=== Your instructions ===
Report each line of the entries that includes "Союз" by copying it.

=== Given data ===
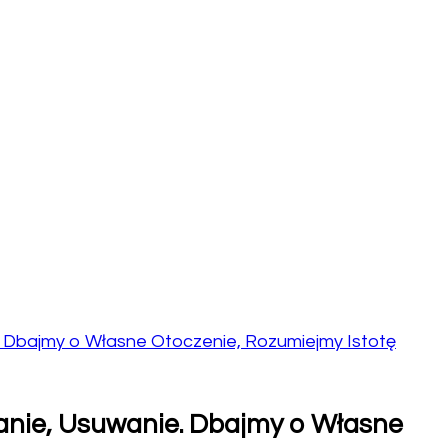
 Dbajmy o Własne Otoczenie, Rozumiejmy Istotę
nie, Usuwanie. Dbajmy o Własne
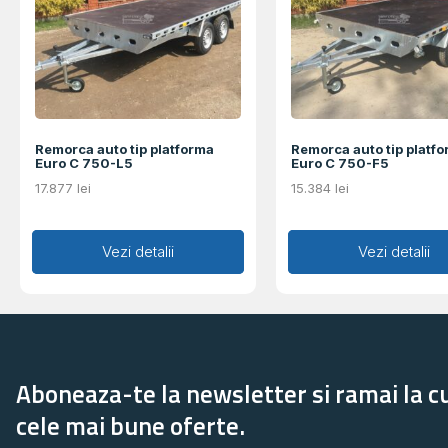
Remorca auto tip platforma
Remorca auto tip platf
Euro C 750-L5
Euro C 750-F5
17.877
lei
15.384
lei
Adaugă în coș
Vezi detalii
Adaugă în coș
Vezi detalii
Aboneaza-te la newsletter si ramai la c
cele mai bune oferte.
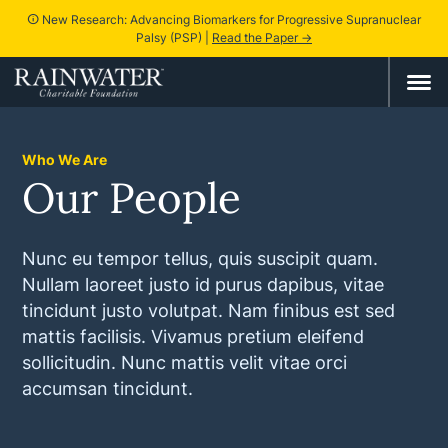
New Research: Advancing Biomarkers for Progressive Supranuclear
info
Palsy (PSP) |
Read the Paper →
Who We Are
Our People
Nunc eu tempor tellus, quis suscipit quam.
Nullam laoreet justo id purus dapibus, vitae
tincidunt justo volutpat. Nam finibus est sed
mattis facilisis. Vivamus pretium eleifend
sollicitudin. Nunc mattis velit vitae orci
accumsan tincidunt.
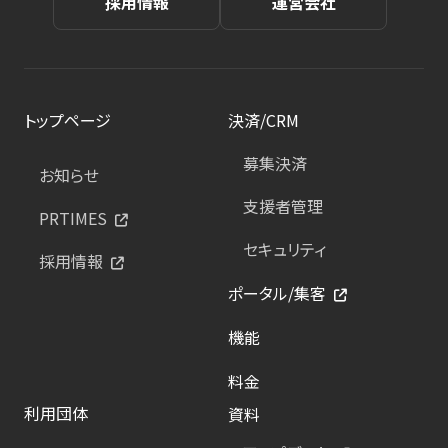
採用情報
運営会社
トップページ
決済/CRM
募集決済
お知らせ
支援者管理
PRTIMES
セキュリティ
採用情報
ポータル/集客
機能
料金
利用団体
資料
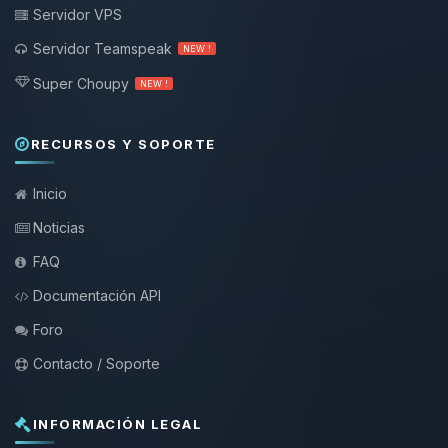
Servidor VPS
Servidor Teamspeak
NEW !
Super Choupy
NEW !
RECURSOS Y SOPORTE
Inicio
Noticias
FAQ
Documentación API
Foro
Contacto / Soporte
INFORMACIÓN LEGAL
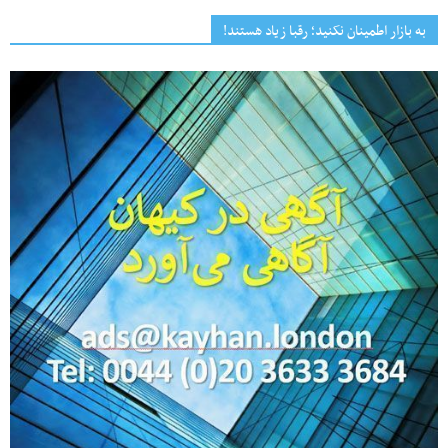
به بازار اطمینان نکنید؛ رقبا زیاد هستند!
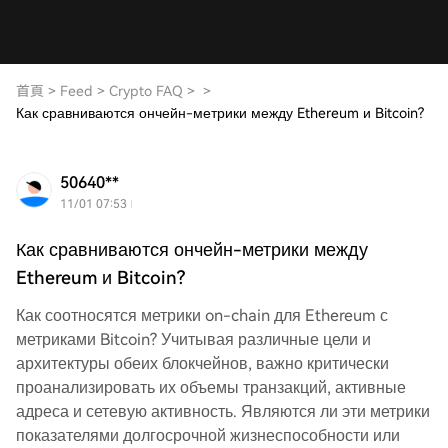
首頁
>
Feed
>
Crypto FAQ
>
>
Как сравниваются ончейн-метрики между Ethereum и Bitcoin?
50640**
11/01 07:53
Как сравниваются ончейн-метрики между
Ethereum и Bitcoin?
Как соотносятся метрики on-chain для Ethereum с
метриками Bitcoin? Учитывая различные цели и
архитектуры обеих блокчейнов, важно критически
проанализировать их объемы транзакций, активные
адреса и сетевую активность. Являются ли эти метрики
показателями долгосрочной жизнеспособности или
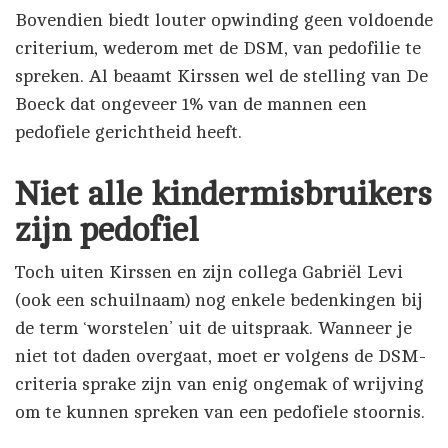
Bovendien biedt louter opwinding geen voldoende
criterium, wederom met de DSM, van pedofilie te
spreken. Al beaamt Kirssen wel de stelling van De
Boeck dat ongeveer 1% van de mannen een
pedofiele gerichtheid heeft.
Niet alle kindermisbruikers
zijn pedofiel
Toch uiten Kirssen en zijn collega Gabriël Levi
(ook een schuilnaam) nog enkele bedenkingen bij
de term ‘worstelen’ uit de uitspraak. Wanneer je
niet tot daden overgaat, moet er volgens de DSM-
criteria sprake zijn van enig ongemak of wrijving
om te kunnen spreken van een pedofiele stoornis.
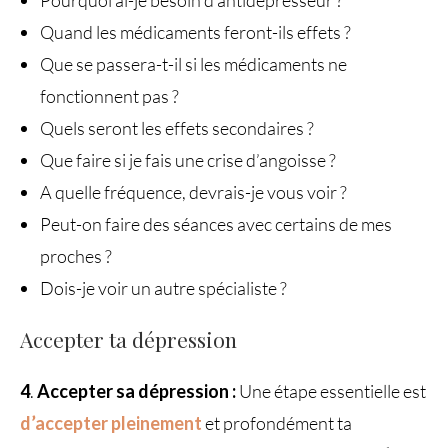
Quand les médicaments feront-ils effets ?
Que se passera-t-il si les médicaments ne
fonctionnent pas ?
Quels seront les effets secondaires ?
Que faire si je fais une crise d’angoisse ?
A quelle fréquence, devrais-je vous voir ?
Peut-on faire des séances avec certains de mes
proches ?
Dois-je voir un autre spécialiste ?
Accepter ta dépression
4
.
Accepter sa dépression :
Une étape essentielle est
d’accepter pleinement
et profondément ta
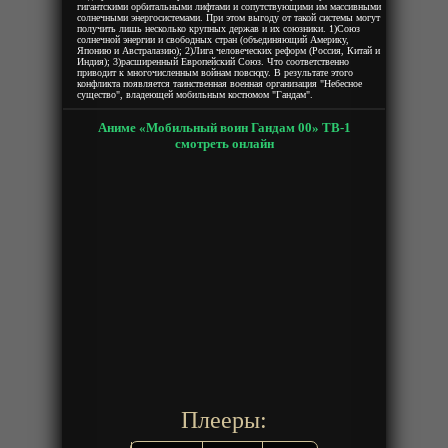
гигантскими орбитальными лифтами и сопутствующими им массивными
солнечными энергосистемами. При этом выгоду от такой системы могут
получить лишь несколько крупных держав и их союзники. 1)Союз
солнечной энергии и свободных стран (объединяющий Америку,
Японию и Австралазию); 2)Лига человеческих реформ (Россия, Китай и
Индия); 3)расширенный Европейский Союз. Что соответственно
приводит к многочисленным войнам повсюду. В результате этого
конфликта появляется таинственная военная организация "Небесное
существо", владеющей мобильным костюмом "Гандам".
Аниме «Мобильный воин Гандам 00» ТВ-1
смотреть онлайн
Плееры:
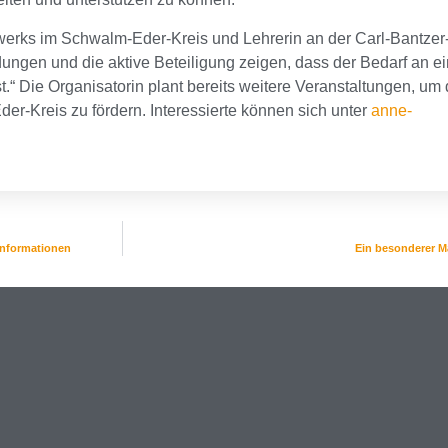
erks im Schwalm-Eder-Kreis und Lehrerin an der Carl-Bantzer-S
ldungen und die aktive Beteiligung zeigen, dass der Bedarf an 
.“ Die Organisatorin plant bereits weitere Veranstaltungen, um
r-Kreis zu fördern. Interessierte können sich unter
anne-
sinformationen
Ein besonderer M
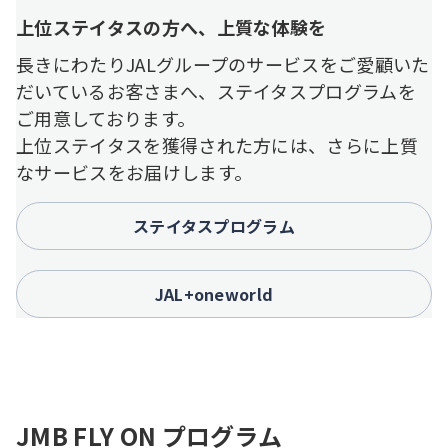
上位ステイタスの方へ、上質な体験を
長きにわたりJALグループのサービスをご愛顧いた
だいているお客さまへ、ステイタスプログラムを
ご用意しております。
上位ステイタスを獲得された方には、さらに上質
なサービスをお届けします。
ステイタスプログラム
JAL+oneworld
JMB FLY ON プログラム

=== Expected output ===
получить лишь несколько крупных держав и их союзники. 1)Союз
Индия); 3)расширенный Европейский Союз. Что соответственно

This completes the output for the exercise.